There are many things which we associate with being typically Dutch yet after speaking to some Dutch students they informed me that many of these objects did not originate in The Netherlands. For instance it surprised me to find out that tulips originated in Turkey. Clogs or ‘klompen’ on the other hand are assuredly Dutch and they take great pride in these.
The Dutch have been wearing clogs since medieval times. Originally, they were made with a wooden sole and a leather top or strap tacked to the wood. Eventually, the shoes were made entirely from wood to protect the whole foot. Wooden shoe wearers claim the shoes are warm in winter, cool in summer and provide support for good posture. The wood also absorbs perspiration so that the foot can breathe. In my estimation this sounds like the ideal shoe for healthy feet and one any podiatrist would recommend. Contrary to this in an extract by Wilson (1937), he argued that the only reason the Dutch wore clogs was because they lasted longer than shoes of a comparable price thus reflecting the notion of the Dutch being tight with money!
On our trip to Zaanse Schans we had the opportunity to visit a tradesman’s workshop and see the clogs being crafted. The shoes are made by machine today but there are still a few wooden shoe makers in Holland who are able to hand craft these shoes. Given the shape of the shoe and it being one single piece of wood with no joints it was very interesting to see them gradually take shape after beginning with a one rectangular piece of wood. Afterwards many of us had fun finding clogs our size and trying them on to experience them for ourselves. Personally I still cannot understand how they can be comfortable for everyday use as they are worn a size bigger than your normal shoe size resulting in your feet sliding about inside them as you walk.
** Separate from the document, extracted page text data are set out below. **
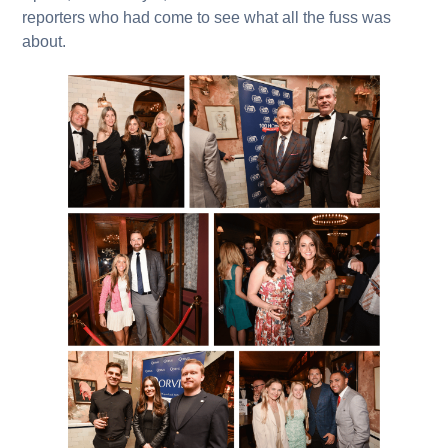
reporters who had come to see what all the fuss was
about.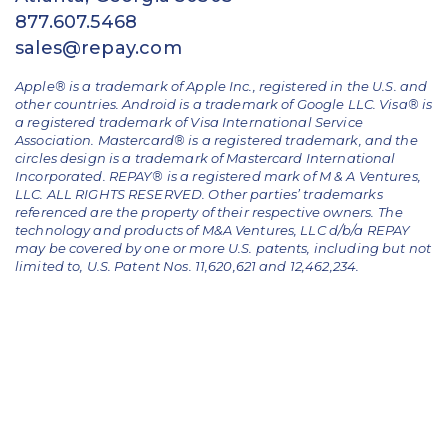
877.607.5468
sales@repay.com
Apple® is a trademark of Apple Inc., registered in the U.S. and
other countries. Android is a trademark of Google LLC. Visa® is
a registered trademark of Visa International Service
Association. Mastercard® is a registered trademark, and the
circles design is a trademark of Mastercard International
Incorporated. REPAY® is a registered mark of M & A Ventures,
LLC. ALL RIGHTS RESERVED. Other parties’ trademarks
referenced are the property of their respective owners.
The
technology and products of M&A Ventures, LLC d/b/a REPAY
may be covered by one or more U.S. patents, including but not
limited to, U.S. Patent Nos. 11,620,621 and 12,462,234.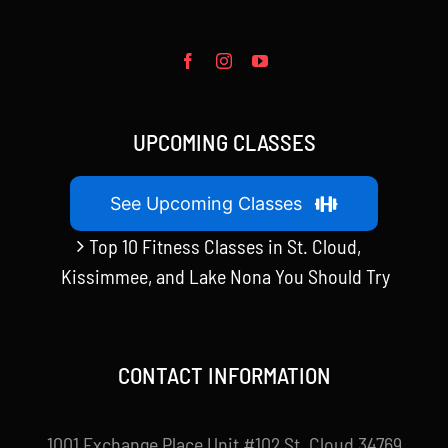
UPCOMING CLASSES
See Upcoming Classes
Top 10 Fitness Classes in St. Cloud,
Kissimmee, and Lake Nona You Should Try
CONTACT INFORMATION
1001 Exchange Place Unit #102 St. Cloud 34769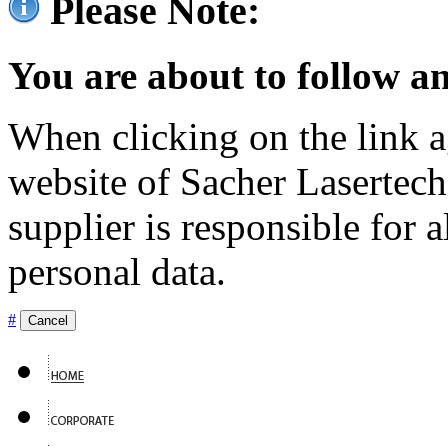
Please Note:
You are about to follow an
When clicking on the link ag
website of Sacher Lasertec
supplier is responsible for a
personal data.
#
Cancel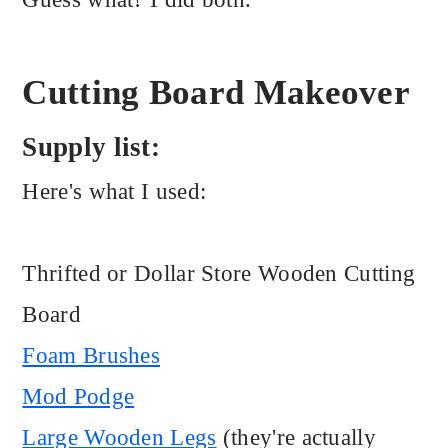
Cutting Board Makeover
Supply list:
Here's what I used:
Thrifted or Dollar Store Wooden Cutting
Board
Foam Brushes
Mod Podge
Large Wooden Legs
(they're actually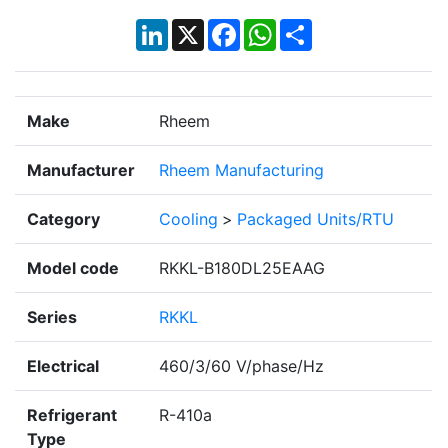
LinkedIn
X
Facebook
WhatsApp
Share
Make
Rheem
Manufacturer
Rheem Manufacturing
Category
Cooling
>
Packaged Units/RTU
Model code
RKKL-B180DL25EAAG
Series
RKKL
Electrical
460/3/60 V/phase/Hz
Refrigerant
R-410a
Type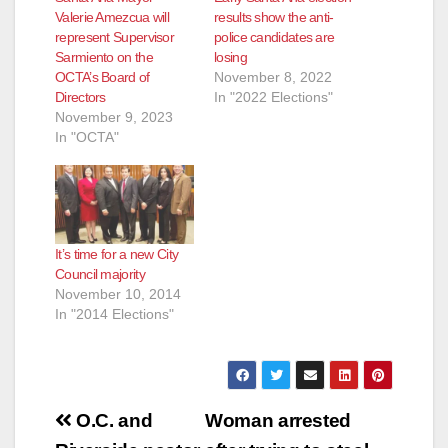
Valerie Amezcua will
results show the anti-
represent Supervisor
police candidates are
Sarmiento on the
losing
OCTA’s Board of
November 8, 2022
Directors
In "2022 Elections"
November 9, 2023
In "OCTA"
It’s time for a new City
Council majority
November 10, 2014
In "2014 Elections"
Post
O.C. and
Woman arrested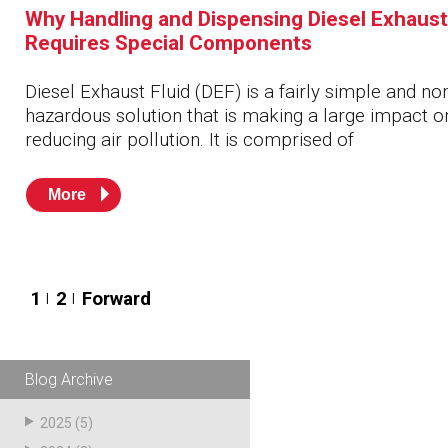
Why Handling and Dispensing Diesel Exhaust
Requires Special Components
Diesel Exhaust Fluid (DEF) is a fairly simple and no
hazardous solution that is making a large impact o
reducing air pollution. It is comprised of
More
Posts
1
2
Forward
pagination
Blog Archive
2025
(5)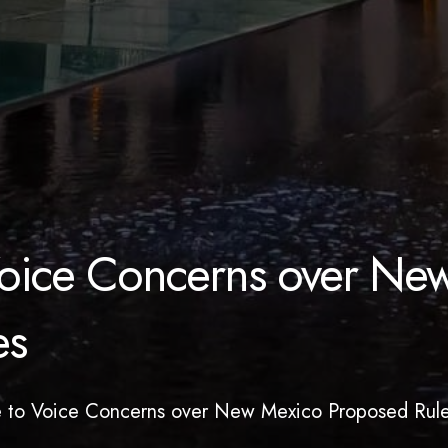
 Voice Concerns over Ne
es
te to Voice Concerns over New Mexico Proposed Rul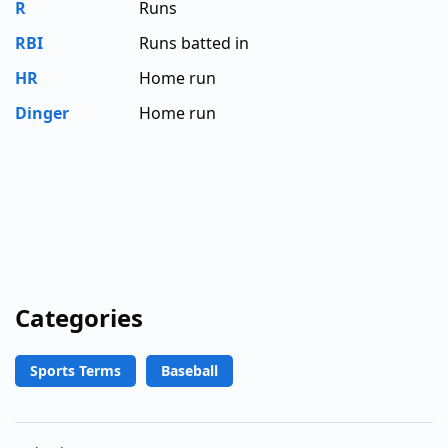
R
Runs
RBI
Runs batted in
HR
Home run
Dinger
Home run
Categories
Sports Terms
Baseball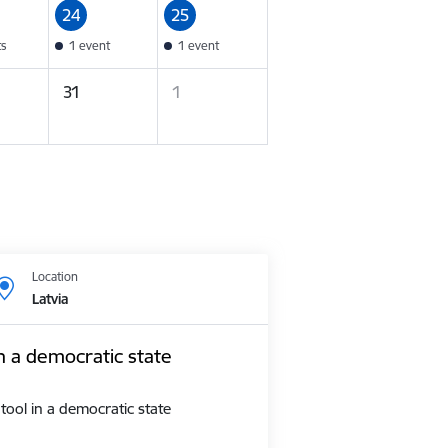
24
25
ts
1 event
1 event
31
1
Location
Latvia
n a democratic state
tool in a democratic state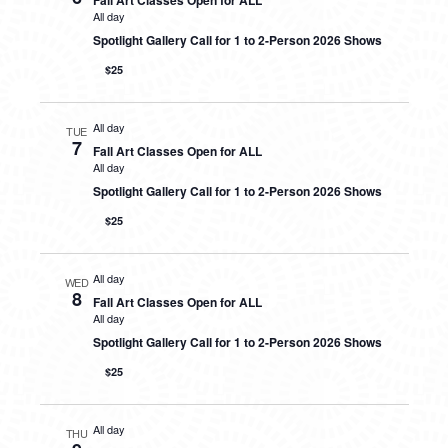
Fall Art Classes Open for ALL
All day
Spotlight Gallery Call for 1 to 2-Person 2026 Shows
$25
All day
TUE
7
Fall Art Classes Open for ALL
All day
Spotlight Gallery Call for 1 to 2-Person 2026 Shows
$25
All day
WED
8
Fall Art Classes Open for ALL
All day
Spotlight Gallery Call for 1 to 2-Person 2026 Shows
$25
All day
THU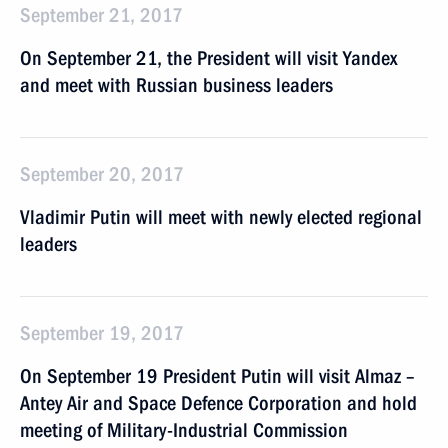
September 21, 2017
On September 21, the President will visit Yandex
and meet with Russian business leaders
September 20, 2017
Vladimir Putin will meet with newly elected regional
leaders
September 19, 2017
On September 19 President Putin will visit Almaz –
Antey Air and Space Defence Corporation and hold
meeting of Military-Industrial Commission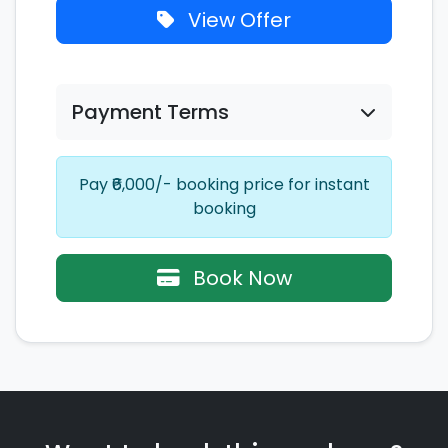
View Offer
Payment Terms
Pay ₹6,000/- booking price for instant
booking
Book Now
As well as this there was an exhibition of the many clogs that have been made down through the years, all with different purposes and therefore varying in shape, design and colour. This was very interesting as we were able to see how the clog evolved and changed over time.
In speaking with a Dutch student he said that if you walked down a street with clogs on in the present day people would give you a funny look. In any case this is probably true as I have not yet seen anybody wearing clogs other than the tradesman at the clog workshop. He told me that only farmers, fishermen and factory workers still wear clogs. As well as being waterproof, clogs also protect the foot from heavy and sharp objects therefore being very practical for these people.
After hearing the origin of the clog and finding out more about its practicality and benefits I found myself wondering why the majority of society have stopped wearing clogs as part of their everyday life. The only possible conclusion I could come to was that of the modernising of society and the trends in fashion that are present all over the world. Down through the generations maybe these people have abandoned the uniqueness of the clog to conform to society’s notion of fashionable. This is also likely to be the case for our own society back home, down through the years I’m sure unique objects, events and ways of life have been abandoned by generations in place of more modern ideas.